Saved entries
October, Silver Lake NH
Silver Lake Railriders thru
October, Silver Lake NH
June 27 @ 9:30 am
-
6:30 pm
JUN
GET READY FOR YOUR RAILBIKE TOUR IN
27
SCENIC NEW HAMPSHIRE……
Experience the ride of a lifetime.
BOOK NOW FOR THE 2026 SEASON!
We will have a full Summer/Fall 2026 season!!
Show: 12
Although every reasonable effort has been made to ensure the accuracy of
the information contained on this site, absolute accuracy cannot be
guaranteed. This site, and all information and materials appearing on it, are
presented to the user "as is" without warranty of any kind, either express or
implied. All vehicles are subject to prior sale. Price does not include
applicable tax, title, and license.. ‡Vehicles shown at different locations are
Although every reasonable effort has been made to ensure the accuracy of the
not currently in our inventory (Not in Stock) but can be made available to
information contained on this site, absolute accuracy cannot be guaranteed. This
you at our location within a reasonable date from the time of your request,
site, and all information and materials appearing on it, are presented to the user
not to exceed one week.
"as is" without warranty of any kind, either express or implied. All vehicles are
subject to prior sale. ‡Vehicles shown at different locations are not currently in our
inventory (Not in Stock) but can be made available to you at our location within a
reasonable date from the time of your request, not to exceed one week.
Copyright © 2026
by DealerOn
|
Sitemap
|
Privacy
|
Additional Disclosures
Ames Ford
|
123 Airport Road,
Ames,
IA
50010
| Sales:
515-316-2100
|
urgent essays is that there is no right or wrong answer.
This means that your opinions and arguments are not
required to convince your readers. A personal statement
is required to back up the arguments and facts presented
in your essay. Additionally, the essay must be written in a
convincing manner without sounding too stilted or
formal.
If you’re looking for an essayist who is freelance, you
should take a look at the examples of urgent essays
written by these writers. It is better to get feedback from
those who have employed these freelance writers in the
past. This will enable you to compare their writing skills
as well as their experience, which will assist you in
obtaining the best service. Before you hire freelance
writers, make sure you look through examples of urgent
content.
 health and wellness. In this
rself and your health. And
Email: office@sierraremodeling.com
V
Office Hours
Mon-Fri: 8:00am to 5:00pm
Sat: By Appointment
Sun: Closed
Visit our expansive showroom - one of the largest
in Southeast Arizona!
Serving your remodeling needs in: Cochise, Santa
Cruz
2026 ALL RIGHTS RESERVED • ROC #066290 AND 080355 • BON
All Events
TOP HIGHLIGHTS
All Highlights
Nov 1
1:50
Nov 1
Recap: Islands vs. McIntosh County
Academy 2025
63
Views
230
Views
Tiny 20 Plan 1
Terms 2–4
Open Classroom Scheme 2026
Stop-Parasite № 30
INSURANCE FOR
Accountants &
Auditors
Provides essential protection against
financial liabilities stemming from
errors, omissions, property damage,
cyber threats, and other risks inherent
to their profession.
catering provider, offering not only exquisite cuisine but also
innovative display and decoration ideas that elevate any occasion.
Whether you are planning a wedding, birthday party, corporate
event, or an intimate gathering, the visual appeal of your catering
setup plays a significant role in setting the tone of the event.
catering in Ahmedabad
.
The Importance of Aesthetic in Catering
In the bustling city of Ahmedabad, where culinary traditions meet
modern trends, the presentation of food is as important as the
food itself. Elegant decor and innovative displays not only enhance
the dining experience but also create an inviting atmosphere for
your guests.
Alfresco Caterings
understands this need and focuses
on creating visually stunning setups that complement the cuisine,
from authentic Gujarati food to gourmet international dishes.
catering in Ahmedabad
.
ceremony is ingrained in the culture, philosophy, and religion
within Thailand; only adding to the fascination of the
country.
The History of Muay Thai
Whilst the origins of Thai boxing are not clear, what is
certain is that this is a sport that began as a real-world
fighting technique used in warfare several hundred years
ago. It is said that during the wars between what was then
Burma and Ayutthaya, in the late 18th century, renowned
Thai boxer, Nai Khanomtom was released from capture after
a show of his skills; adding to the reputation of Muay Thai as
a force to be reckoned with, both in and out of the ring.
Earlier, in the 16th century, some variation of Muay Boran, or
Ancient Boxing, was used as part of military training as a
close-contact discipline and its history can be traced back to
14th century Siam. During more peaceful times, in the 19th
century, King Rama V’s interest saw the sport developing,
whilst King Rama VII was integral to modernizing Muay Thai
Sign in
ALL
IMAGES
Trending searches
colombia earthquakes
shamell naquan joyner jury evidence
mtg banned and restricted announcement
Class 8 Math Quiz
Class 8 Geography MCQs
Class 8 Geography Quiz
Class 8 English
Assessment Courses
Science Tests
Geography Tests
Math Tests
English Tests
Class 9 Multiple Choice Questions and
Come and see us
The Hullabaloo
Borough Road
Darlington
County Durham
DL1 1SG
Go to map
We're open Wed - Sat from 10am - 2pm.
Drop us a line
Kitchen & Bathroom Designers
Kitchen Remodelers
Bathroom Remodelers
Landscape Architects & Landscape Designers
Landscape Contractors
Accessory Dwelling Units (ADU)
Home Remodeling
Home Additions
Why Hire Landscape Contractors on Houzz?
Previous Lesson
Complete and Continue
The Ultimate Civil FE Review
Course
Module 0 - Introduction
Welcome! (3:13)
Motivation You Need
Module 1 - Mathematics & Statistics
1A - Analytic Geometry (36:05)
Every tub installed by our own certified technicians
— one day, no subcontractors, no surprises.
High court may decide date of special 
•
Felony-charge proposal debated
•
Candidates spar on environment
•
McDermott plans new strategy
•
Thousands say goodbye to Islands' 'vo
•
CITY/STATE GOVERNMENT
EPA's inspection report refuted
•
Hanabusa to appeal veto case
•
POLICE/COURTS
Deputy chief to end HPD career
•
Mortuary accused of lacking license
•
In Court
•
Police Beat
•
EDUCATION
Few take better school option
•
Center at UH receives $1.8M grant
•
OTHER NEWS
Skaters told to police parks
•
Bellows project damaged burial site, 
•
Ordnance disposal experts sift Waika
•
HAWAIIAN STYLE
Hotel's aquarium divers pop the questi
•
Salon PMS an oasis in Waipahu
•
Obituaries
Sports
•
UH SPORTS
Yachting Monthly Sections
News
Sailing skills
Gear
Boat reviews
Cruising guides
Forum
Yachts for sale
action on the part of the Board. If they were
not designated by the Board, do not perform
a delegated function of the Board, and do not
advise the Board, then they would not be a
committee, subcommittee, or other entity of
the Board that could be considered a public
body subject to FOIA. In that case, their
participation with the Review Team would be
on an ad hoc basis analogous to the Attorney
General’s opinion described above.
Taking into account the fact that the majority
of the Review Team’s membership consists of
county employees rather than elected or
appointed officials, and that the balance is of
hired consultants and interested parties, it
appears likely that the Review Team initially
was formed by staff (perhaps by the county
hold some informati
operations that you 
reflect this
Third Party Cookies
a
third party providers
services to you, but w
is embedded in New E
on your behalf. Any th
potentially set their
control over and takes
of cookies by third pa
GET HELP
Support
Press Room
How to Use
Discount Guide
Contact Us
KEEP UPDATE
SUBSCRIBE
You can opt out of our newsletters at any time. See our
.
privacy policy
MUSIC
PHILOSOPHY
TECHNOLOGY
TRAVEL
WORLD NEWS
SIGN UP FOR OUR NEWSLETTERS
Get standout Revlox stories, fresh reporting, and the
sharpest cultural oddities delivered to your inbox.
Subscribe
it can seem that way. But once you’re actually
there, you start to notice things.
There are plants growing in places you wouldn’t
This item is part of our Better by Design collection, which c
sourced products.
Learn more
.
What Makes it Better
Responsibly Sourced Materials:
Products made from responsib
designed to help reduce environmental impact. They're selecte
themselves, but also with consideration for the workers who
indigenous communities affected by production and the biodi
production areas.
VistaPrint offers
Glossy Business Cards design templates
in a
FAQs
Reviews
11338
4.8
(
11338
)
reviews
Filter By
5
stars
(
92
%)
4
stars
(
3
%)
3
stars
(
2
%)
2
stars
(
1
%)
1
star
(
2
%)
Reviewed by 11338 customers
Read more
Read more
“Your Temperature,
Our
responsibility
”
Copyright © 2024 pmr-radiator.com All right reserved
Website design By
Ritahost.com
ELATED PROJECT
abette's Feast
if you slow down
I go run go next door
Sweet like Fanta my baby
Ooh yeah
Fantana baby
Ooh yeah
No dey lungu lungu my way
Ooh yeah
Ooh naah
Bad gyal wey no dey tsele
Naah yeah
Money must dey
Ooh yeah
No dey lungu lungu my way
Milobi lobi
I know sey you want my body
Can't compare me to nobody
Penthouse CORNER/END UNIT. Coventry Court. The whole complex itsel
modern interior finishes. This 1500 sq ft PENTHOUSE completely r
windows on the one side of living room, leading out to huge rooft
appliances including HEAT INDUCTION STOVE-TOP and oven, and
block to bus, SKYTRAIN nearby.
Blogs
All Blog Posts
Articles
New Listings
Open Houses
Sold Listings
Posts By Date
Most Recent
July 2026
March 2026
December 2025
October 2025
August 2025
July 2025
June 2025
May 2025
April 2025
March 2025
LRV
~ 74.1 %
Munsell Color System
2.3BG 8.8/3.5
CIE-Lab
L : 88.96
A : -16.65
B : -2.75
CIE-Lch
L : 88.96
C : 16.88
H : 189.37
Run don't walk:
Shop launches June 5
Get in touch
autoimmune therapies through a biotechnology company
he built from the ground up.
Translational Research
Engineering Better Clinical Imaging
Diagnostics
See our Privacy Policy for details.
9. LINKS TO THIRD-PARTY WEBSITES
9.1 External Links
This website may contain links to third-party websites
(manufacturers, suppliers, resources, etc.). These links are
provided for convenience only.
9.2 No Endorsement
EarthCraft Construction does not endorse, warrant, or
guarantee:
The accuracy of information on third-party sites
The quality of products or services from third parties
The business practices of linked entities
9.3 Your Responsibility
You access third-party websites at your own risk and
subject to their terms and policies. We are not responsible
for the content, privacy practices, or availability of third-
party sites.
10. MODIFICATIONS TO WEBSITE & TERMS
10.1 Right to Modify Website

■ What to produce
Your task is to repeat the records exactly. Begin at their first line and stop after the line containing "you at our location within a reasonable".

■ Output below
October, Silver Lake NH
Silver Lake Railriders thru
October, Silver Lake NH
June 27 @ 9:30 am
-
6:30 pm
JUN
GET READY FOR YOUR RAILBIKE TOUR IN
27
SCENIC NEW HAMPSHIRE……
Experience the ride of a lifetime.
BOOK NOW FOR THE 2026 SEASON!
We will have a full Summer/Fall 2026 season!!
Show: 12
Although every reasonable effort has been made to ensure the accuracy of
the information contained on this site, absolute accuracy cannot be
guaranteed. This site, and all information and materials appearing on it, are
presented to the user "as is" without warranty of any kind, either express or
implied. All vehicles are subject to prior sale. Price does not include
applicable tax, title, and license.. ‡Vehicles shown at different locations are
Although every reasonable effort has been made to ensure the accuracy of the
not currently in our inventory (Not in Stock) but can be made available to
information contained on this site, absolute accuracy cannot be guaranteed. This
you at our location within a reasonable date from the time of your request,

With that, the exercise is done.